Defending Against Social Engineering Attacks with Modern Insider Threat Management
By Dr. Christine Izuakor - December 08, 2021
Social engineering is an insidious way of getting "insider access" into an organization's network and data. Threat actors use it to gain sweeping access to carry out sophisticated attacks while evading detection. This "insider" leeway of social engineering makes it an alarming threat that cybercriminals are routinely exploiting now more than ever.
Social engineering is on the rise
According to recent research, in 2020, phishing attacks affected 75% of organizations worldwide. 74% of attacks targeting US businesses were successful. Verizon's 2020 DBIR reported phishing attacks behind 22% of breaches, thus flagging it as one of the top threats.
The kill chains in some of the recent high-profile breaches trace back to social engineering. In the ransomware attacks targeting Kaseya and global meat supplier JBS, attackers gained a foothold inside the respective organizations using tacit social engineering tactics.
Today, attackers can deceive even the most astute users into handing over valuable company data using sophisticated social engineering methods. According to the US Worker Cyber Risk-Aversion and Threat Preparedness survey, 64 percent of employees polled failed to identify suspicious links - a key indicator of phishing emails. Fifty-five percent admitted to clicking on links they didn't recognize. Though 95% of organizations claim to deliver phishing awareness training to their employees, that isn't making any noticeable dent in the effectiveness of phishing campaigns.
The increased sophistry of attackers combined with the high success rate of social engineering tactics are imperatives for organizations to address this alarming insider threat sooner than later.
Looking deeper into social engineering threats
Social engineering attacks ultimately lead to a type of insider threat known as user error. User errors seen most commonly in these attacks occur when someone unknowingly clicks a malicious link in a phishing email or in a text message. The consequences range from credential thefts to costly data breaches like ransomware attacks and data exfiltration.
While disgruntled employees could potentially launch a social engineering attack, more commonly, these threats exploit the negligence or lack of security awareness of employees who otherwise have no malicious intent.
Social engineering attacks targeting credentials involve two different types of insider threats. The first is where an employee unknowingly clicks on a phishing link and exposes the organization's system to some malicious tool or malware. This provides attackers inroads to infiltrate the corporate network. The cyber-attack in New Orleans is a classic example of this type of threat. It made city authorities declare a state of emergency. The city had to shut down its entire network to investigate and resolve the problem.
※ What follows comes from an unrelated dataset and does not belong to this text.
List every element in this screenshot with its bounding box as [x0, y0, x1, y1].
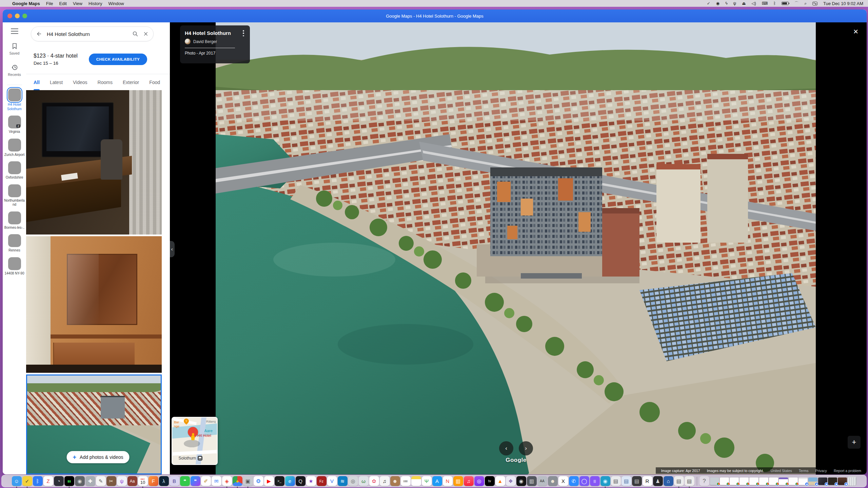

In the second type of attack, the attacker's goal is to steal credentials. In such attacks, the user, after clicking the malicious link, is redirected to a highly convincing but fake website masquerading as a familiar website. There, the user is thus tricked into providing their credentials which the hackers use to hijack the account and gain insider access. These threats are hard to detect through traditional security mechanisms. The insidious mechanisms of social engineering allow hackers to evade detection for weeks if not months and carry out major breaches like espionage, exfiltration, etc.
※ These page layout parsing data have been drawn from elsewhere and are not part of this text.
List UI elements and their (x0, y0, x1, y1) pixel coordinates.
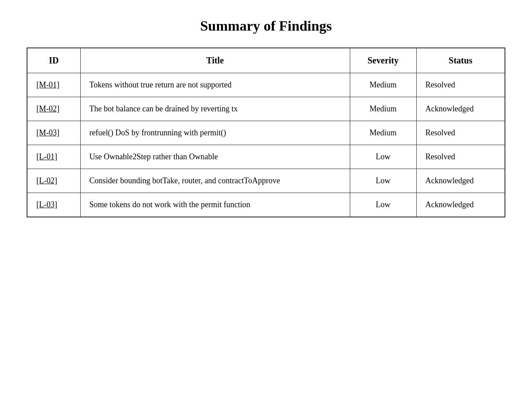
cell-id: [L-03] (27, 193, 80, 217)
finding-id-link[interactable]: [L-02] (36, 176, 57, 185)
header-status: Status (416, 48, 505, 73)
cell-severity: Low (350, 145, 416, 169)
cell-severity: Medium (350, 97, 416, 121)
cell-status: Resolved (416, 121, 505, 145)
cell-id: [M-01] (27, 73, 80, 97)
cell-id: [M-02] (27, 97, 80, 121)
findings-table: ID Title Severity Status [M-01]Tokens wi… (27, 47, 505, 217)
cell-status: Acknowledged (416, 97, 505, 121)
cell-title: Use Ownable2Step rather than Ownable (80, 145, 350, 169)
cell-severity: Medium (350, 73, 416, 97)
finding-id-link[interactable]: [M-01] (36, 80, 59, 89)
cell-title: The bot balance can be drained by revert… (80, 97, 350, 121)
cell-id: [L-01] (27, 145, 80, 169)
cell-status: Acknowledged (416, 193, 505, 217)
table-row: [M-01]Tokens without true return are not… (27, 73, 505, 97)
table-header-row: ID Title Severity Status (27, 48, 505, 73)
page-title: Summary of Findings (27, 18, 505, 34)
finding-id-link[interactable]: [L-01] (36, 152, 57, 161)
cell-severity: Medium (350, 121, 416, 145)
table-row: [L-02]Consider bounding botTake, router,… (27, 169, 505, 193)
finding-id-link[interactable]: [M-03] (36, 128, 59, 137)
cell-title: Some tokens do not work with the permit … (80, 193, 350, 217)
page-container: Summary of Findings ID Title Severity St… (27, 18, 505, 217)
header-id: ID (27, 48, 80, 73)
table-row: [M-02]The bot balance can be drained by … (27, 97, 505, 121)
cell-id: [M-03] (27, 121, 80, 145)
table-row: [L-03]Some tokens do not work with the p… (27, 193, 505, 217)
finding-id-link[interactable]: [L-03] (36, 200, 57, 209)
cell-severity: Low (350, 193, 416, 217)
cell-title: Tokens without true return are not suppo… (80, 73, 350, 97)
table-row: [M-03]refuel() DoS by frontrunning with … (27, 121, 505, 145)
header-title: Title (80, 48, 350, 73)
cell-status: Acknowledged (416, 169, 505, 193)
cell-severity: Low (350, 169, 416, 193)
cell-status: Resolved (416, 73, 505, 97)
cell-id: [L-02] (27, 169, 80, 193)
cell-status: Resolved (416, 145, 505, 169)
cell-title: refuel() DoS by frontrunning with permit… (80, 121, 350, 145)
finding-id-link[interactable]: [M-02] (36, 104, 59, 113)
cell-title: Consider bounding botTake, router, and c… (80, 169, 350, 193)
header-severity: Severity (350, 48, 416, 73)
table-row: [L-01]Use Ownable2Step rather than Ownab… (27, 145, 505, 169)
Key challenges in addressing social engineering
Facing off social engineering threats is an uphill task for most organizations. The threat had assumed even worse proportions in the post-pandemic times. The challenges in mitigating these threats involve both humans and technology.
Hybrid work environments are here to stay. Organizations now have to allow more employees (than that in the pre-pandemic era) to work remotely. Remote work introduces both behavioral and oversight challenges. Nowadays, most of the workforce opts to work from homes, at least partially if not fully. When remote, they often use unmanaged devices. Even with security awareness training in place, not all employees are equal when detecting phishing emails on their own. Supervisory oversight is difficult when your employees are working remotely. This introduces visibility challenges and increases the risks of both intentional and unintentional insider threats.
User and behavior monitoring
Monitoring employees irrespective of whether they are on campus or remote introduces the additional challenges of ensuring it's done in a way that doesn't violate any privacy regulations. You need the right employee monitoring tools to address these challenges.
Shortage of expertise
Even organizations with a SOC team face the challenge of not having the right skillset to detect and respond to sophisticated social engineering threats. Finding behavioral scientists who understand behavior-based threats is a different challenge from what the typical SOC analyst faces. As a result, organizations often struggle to find the right people to help manage insider threats.
Outdated, Inaccurate tooling
Many organizations use traditional perimeter-based, device-centric solutions that fail to keep up with modern, sophisticated social engineering campaigns. The result is more false positives and negatives, making detection even harder for the already overburdened security staff.
Social engineering is a fast-growing threat. The increasingly sophisticated nature of these attacks makes them hard to detect and combat with traditional security mechanisms. Additionally, the human element plays a significant role in the effectiveness of these attacks making social engineering one of the top insider threats today. This calls for modern security technologies. Many organizations are yet to have a strategy to prevent these threats from coming to fruition. In an age where social engineering attacks are increasingly sophisticated and effective, it is imperative for organizations to have an insider threat program. It needs to utilize technology solutions alongside security awareness programs to maximize the chances of detecting and preventing social engineering attacks at their core.